The ResolvedBlock node doesn't contain any different information from its non-resolved counterpart.

struct ResolvedBlock {
  SourceLocation location;
  std::vector<std::unique_ptr<ResolvedStmt>> statements;

  ResolvedBlock(SourceLocation location,
                std::vector<std::unique_ptr<ResolvedStmt>> statements)
      : location(location),
        statements(std::move(statements)) {}

  void dump(size_t level = 0) const;
};

Its textual representation is also identical to the AST Block node.

void ResolvedBlock::dump(size_t level) const {
  std::cerr << indent(level) << "ResolvedBlock\n";

  for (auto &&stmt : statements)
    stmt->dump(level + 1);
}

With moving more information to its base class, ResolvedParamDecl no longer contains any unique fields.

struct ResolvedParamDecl : public ResolvedDecl {
  ResolvedParamDecl(SourceLocation location, std::string identifier, Type type)
      : ResolvedDecl{location, std::move(identifier), type} {}

  void dump(size_t level = 0) const override;
};

The textual representation of the node also contains its address.

void ResolvedParamDecl::dump(size_t level) const {
  std::cerr << indent(level) << "ResolvedParamDecl: @(" << this << ") "
            << identifier << ':' << '\n';
}

ResolvedFunctionDecl only stores a parameter list and the body of the function.
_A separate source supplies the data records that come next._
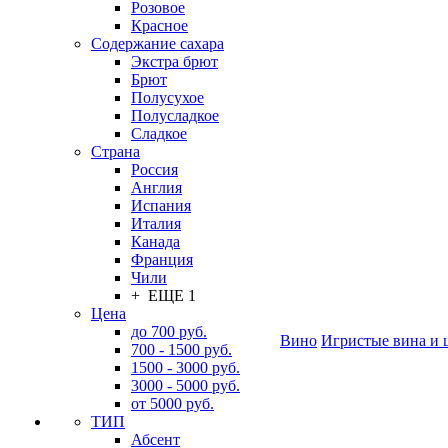
Розовое
Красное
Содержание сахара
Экстра брют
Брют
Полусухое
Полусладкое
Сладкое
Страна
Россия
Англия
Испания
Италия
Канада
Франция
Чили
+ ЕЩЕ 1
Цена
до 700 руб.
Вино
Игристые вина и 
700 - 1500 руб.
1500 - 3000 руб.
3000 - 5000 руб.
от 5000 руб.
ТИП
Абсент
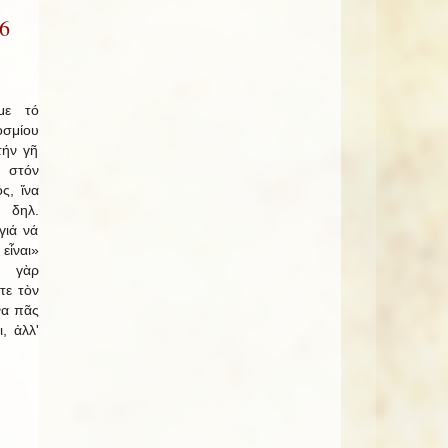
6
με τό
σμίου
τήν γῆ
 στόν
ς, ἵνα
 δηλ.
γιά νά
εἶναι»
ω γὰρ
τε τὸν
να πᾶς
, ἀλλ'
The rest of the fields are stored in the ResolvedDecl base class.

struct ResolvedFunctionDecl : public ResolvedDecl {
  std::vector<std::unique_ptr<ResolvedParamDecl>> params;
  std::unique_ptr<ResolvedBlock> body;

  ResolvedFunctionDecl(SourceLocation location,
                       std::string identifier,
                       Type type,
                       std::vector<std::unique_ptr<ResolvedParamDecl>> params,
                       std::unique_ptr<ResolvedBlock> body)
      : ResolvedDecl(location, std::move(identifier), type),
        params(std::move(params)),
        body(std::move(body)) {}

  void dump(size_t level = 0) const override;
};

The textual representation of the node contains its name, address, identifier, parameters and body.

void ResolvedFunctionDecl::dump(size_t level) const {
  std::cerr << indent(level) << "ResolvedFunctionDecl: @(" << this << ") "
            << identifier << ':' << '\n';

  for (auto &&param : params)
    param->dump(level + 1);

  body->dump(level + 1);
}

Identical to its non-resolved counterpart ResolvedReturnStmt stores only the optional expression whose value is returned.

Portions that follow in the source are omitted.